Your answer must be the exact lines of the listing below that run from the line with "authority to administer" to the line with "review and make recommendations and perform a", ends included, and no pictures.

(SOURCE MATERIAL Opens)

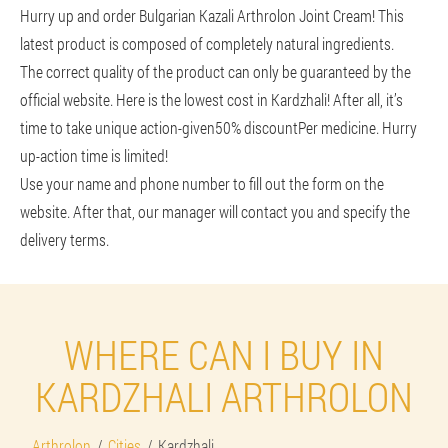
Hurry up and order Bulgarian Kazali Arthrolon Joint Cream! This
latest product is composed of completely natural ingredients.
The correct quality of the product can only be guaranteed by the
official website. Here is the lowest cost in Kardzhali! After all, it’s
time to take unique action-given
50% discount
Per medicine. Hurry
up-action time is limited!
Use your name and phone number to fill out the form on the
website. After that, our manager will contact you and specify the
delivery terms.
WHERE CAN I BUY IN
KARDZHALI ARTHROLON
Arthrolon
Cities
Kardzhali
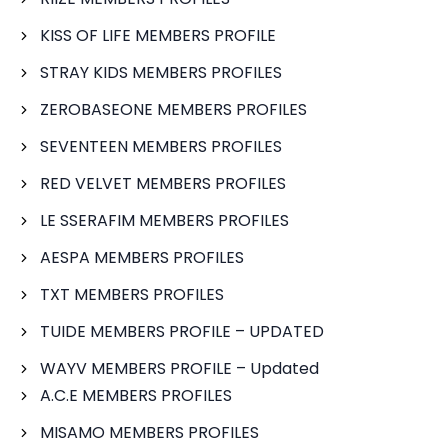
KISS OF LIFE MEMBERS PROFILE
STRAY KIDS MEMBERS PROFILES
ZEROBASEONE MEMBERS PROFILES
SEVENTEEN MEMBERS PROFILES
RED VELVET MEMBERS PROFILES
LE SSERAFIM MEMBERS PROFILES
AESPA MEMBERS PROFILES
TXT MEMBERS PROFILES
TUIDE MEMBERS PROFILE – UPDATED
WAYV MEMBERS PROFILE – Updated
A.C.E MEMBERS PROFILES
MISAMO MEMBERS PROFILES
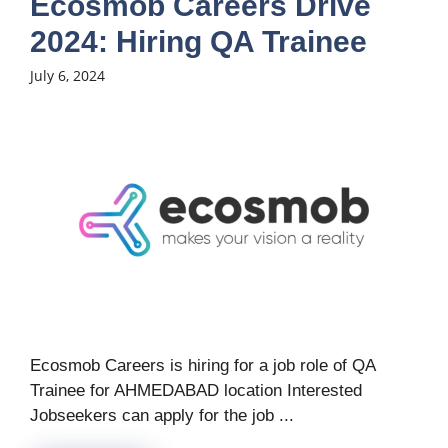
Ecosmob Careers Drive
2024: Hiring QA Trainee
July 6, 2024
Ecosmob Careers is hiring for a job role of QA
Trainee for AHMEDABAD location Interested
Jobseekers can apply for the job ...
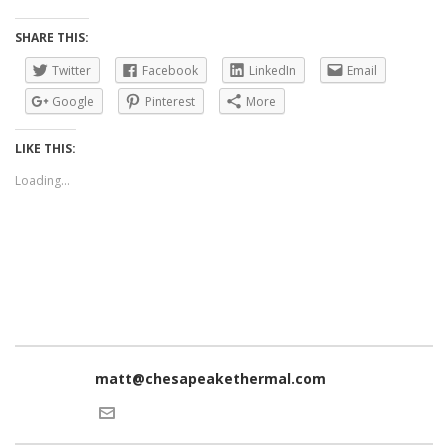
SHARE THIS:
Twitter
Facebook
LinkedIn
Email
Google
Pinterest
More
LIKE THIS:
Loading...
matt@chesapeakethermal.com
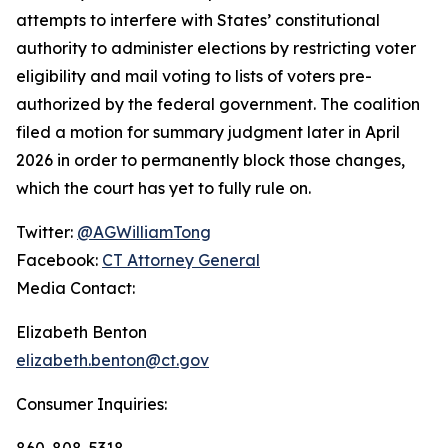
attempts to interfere with States’ constitutional
authority to administer elections by restricting voter
eligibility and mail voting to lists of voters pre-
authorized by the federal government. The coalition
filed a motion for summary judgment later in April
2026 in order to permanently block those changes,
which the court has yet to fully rule on.
Twitter:
@AGWilliamTong
Facebook:
CT Attorney General
Media Contact:
Elizabeth Benton
elizabeth.benton@ct.gov
Consumer Inquiries:
860-808-5318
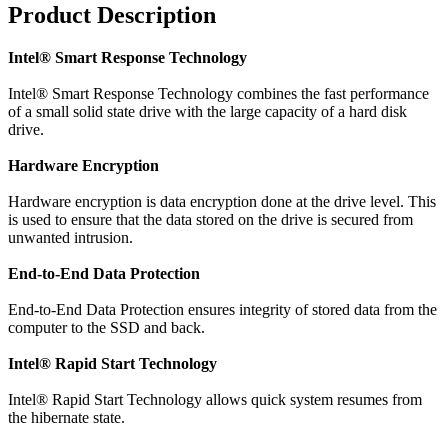
Product Description
Intel® Smart Response Technology
Intel® Smart Response Technology combines the fast performance
of a small solid state drive with the large capacity of a hard disk
drive.
Hardware Encryption
Hardware encryption is data encryption done at the drive level. This
is used to ensure that the data stored on the drive is secured from
unwanted intrusion.
End-to-End Data Protection
End-to-End Data Protection ensures integrity of stored data from the
computer to the SSD and back.
Intel® Rapid Start Technology
Intel® Rapid Start Technology allows quick system resumes from
the hibernate state.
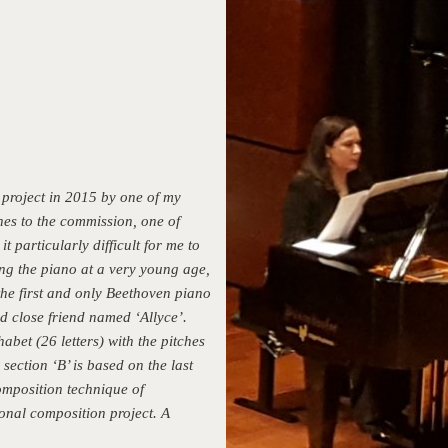
 project in 2015 by one of my
nes to the commission, one of
 particularly difficult for me to
ing the piano at a very young age,
he first and only Beethoven piano
nd close friend named ‘Allyce’.
abet (26 letters) with the pitches
section ‘B’ is based on the last
omposition technique of
ional composition project. A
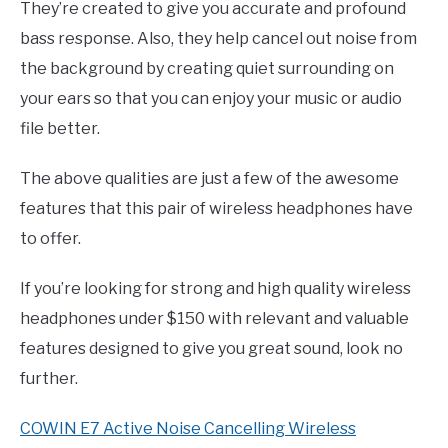
They’re created to give you accurate and profound
bass response. Also, they help cancel out noise from
the background by creating quiet surrounding on
your ears so that you can enjoy your music or audio
file better.
The above qualities are just a few of the awesome
features that this pair of wireless headphones have
to offer.
If you’re looking for strong and high quality wireless
headphones under $150 with relevant and valuable
features designed to give you great sound, look no
further.
COWIN E7 Active Noise Cancelling Wireless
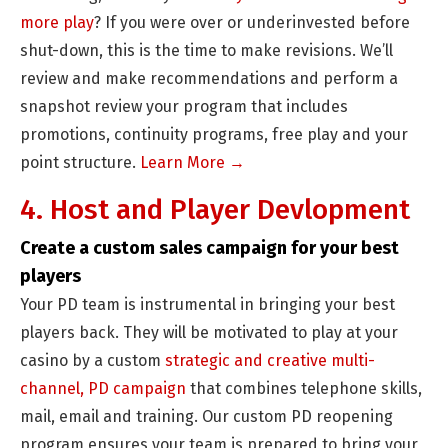
more play
? If you were over or underinvested before
shut-down, this is the time to make revisions. We’ll
review and make recommendations and perform a
snapshot review your program that includes
promotions, continuity programs, free play and your
point structure.
Learn More →
4. Host and Player Devlopment
Create a custom sales campaign for your best
players
Your PD team is instrumental in bringing your best
players back. They will be motivated to play at your
casino by a custom
strategic and creative multi-
channel, PD campaign
that combines telephone skills,
mail, email and training. Our custom PD reopening
program ensures your team is prepared to bring your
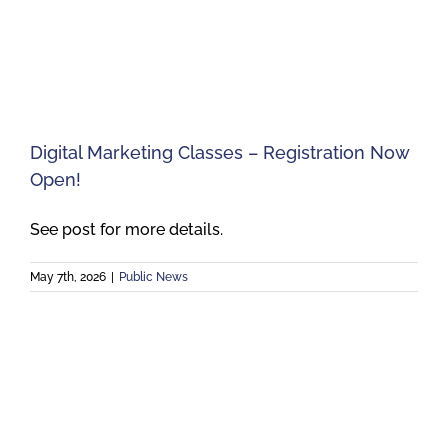
Digital Marketing Classes – Registration Now
Open!
See post for more details.
May 7th, 2026
|
Public News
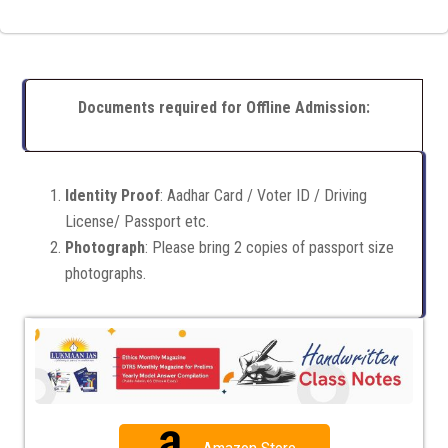
Documents required for Offline Admission:
Identity Proof
: Aadhar Card / Voter ID / Driving
License/ Passport etc.
Photograph
: Please bring 2 copies of passport size
photographs.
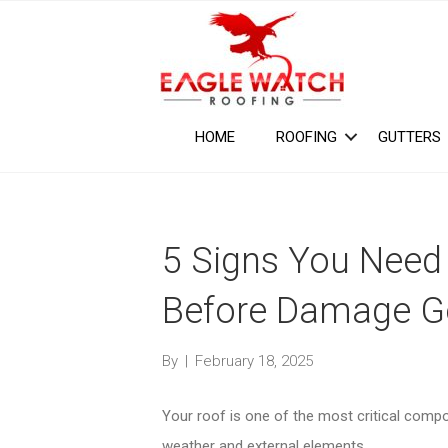
HOME
ROOFING
GUTTERS
5 Signs You Need 
Before Damage G
By
|
February 18, 2025
Your roof is one of the most critical com
weather and external elements.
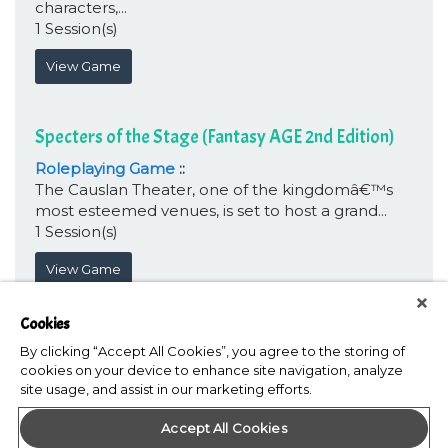
characters,...
1 Session(s)
View Game
Specters of the Stage (Fantasy AGE 2nd Edition)
Roleplaying Game
::
The Causlan Theater, one of the kingdomâ€™s
most esteemed venues, is set to host a grand...
1 Session(s)
View Game
Cookies
By clicking “Accept All Cookies”, you agree to the storing of
cookies on your device to enhance site navigation, analyze
site usage, and assist in our marketing efforts.
Accept All Cookies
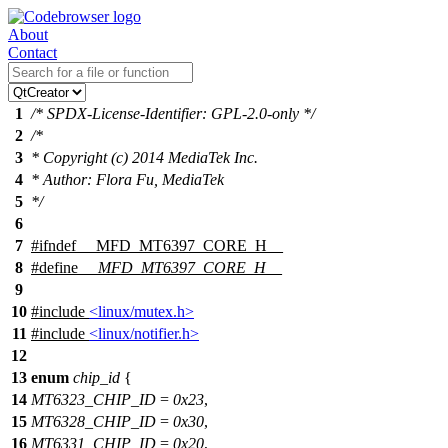
About
Contact
1
/* SPDX-License-Identifier: GPL-2.0-only */
2
/*
3
* Copyright (c) 2014 MediaTek Inc.
4
* Author: Flora Fu, MediaTek
5
*/
6
7
#
ifndef
__MFD_MT6397_CORE_H__
8
#define
__MFD_MT6397_CORE_H__
9
10
#include
<linux/mutex.h>
11
#include
<linux/notifier.h>
12
13
enum
chip_id
{
14
MT6323_CHIP_ID
=
0x23
,
15
MT6328_CHIP_ID
=
0x30
,
16
MT6331_CHIP_ID
=
0x20
,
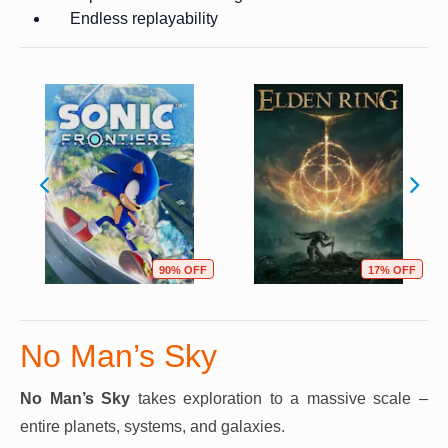
Endless replayability
90% OFF
17% OFF
No Man’s Sky
No Man’s Sky
takes exploration to a massive scale –
entire planets, systems, and galaxies.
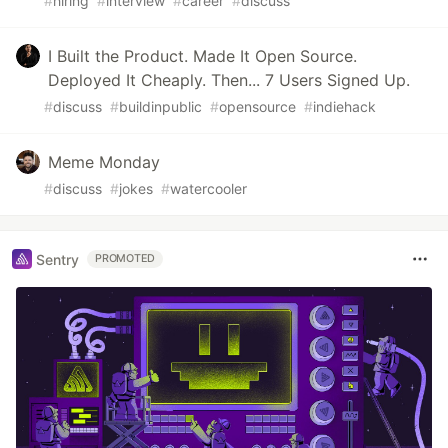
#
hiring
#
interview
#
career
#
discuss
I Built the Product. Made It Open Source.
Deployed It Cheaply. Then... 7 Users Signed Up.
#
discuss
#
buildinpublic
#
opensource
#
indiehack
Meme Monday
#
discuss
#
jokes
#
watercooler
Sentry
PROMOTED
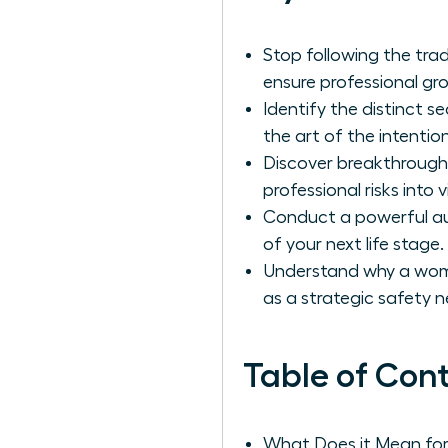
Stop following the tra
ensure professional gro
Identify the distinct
the art of the intention
Discover breakthrough
professional risks into
Conduct a powerful aud
of your next life stage.
Understand why a woma
as a strategic safety n
Table of Con
What Does it Mean fo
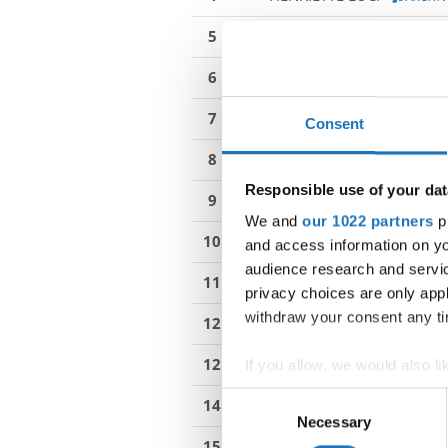
5
JULIJA ANTAUER
THE LI
6
ENERJETA HAMETAJ
FRA
7
SIMONA DA COSTA
THE
Consent
8
ARBELLA ODESHOW
A 
Responsible use of your dat
9
ALEXANDRA DUKART
T
We and
our 1022 partners
pr
10
JULIA KLUKANOVA
GRA
and access information on yo
audience research and servi
11
SOFIA MALFATTI
AMELIA
privacy choices are only app
withdraw your consent any tim
12
RENI GARTENBRÖKER
12
SOPHIA KUDRYAVITSKAYA
If you allow, we would also lik
Collect information abou
Consent
14
LENA ANNA JASKULSKA
Identify your device by ac
Necessary
Selection
Find out more about how your
15
NIKOLA SOWA
DOMINO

(SOURCE MATERIAL Closes)

RESULT
authority to administer elections by restricting voter
eligibility and mail voting to lists of voters pre-
authorized by the federal government. The coalition
filed a motion for summary judgment later in April
2026 in order to permanently block those changes,
which the court has yet to fully rule on.
Twitter:
@AGWilliamTong
Facebook:
CT Attorney General
Media Contact:
Elizabeth Benton
elizabeth.benton@ct.gov
Consumer Inquiries:
860-808-5318
Product Description
Intel® Smart Response Technology
Intel® Smart Response Technology combines the fast performance
of a small solid state drive with the large capacity of a hard disk
drive.
Hardware Encryption
Hardware encryption is data encryption done at the drive level. This
is used to ensure that the data stored on the drive is secured from
unwanted intrusion.
End-to-End Data Protection
End-to-End Data Protection ensures integrity of stored data from the
computer to the SSD and back.
Intel® Rapid Start Technology
Intel® Rapid Start Technology allows quick system resumes from
the hibernate state.
 project in 2015 by one of my
nes to the commission, one of
 particularly difficult for me to
ing the piano at a very young age,
he first and only Beethoven piano
nd close friend named ‘Allyce’.
abet (26 letters) with the pitches
section ‘B’ is based on the last
omposition technique of
ional composition project. A
They’re created to give you accurate and profound
bass response. Also, they help cancel out noise from
the background by creating quiet surrounding on
your ears so that you can enjoy your music or audio
file better.
The above qualities are just a few of the awesome
features that this pair of wireless headphones have
to offer.
If you’re looking for strong and high quality wireless
headphones under $150 with relevant and valuable
features designed to give you great sound, look no
further.
COWIN E7 Active Noise Cancelling Wireless
more play
? If you were over or underinvested before
shut-down, this is the time to make revisions. We’ll
review and make recommendations and perform a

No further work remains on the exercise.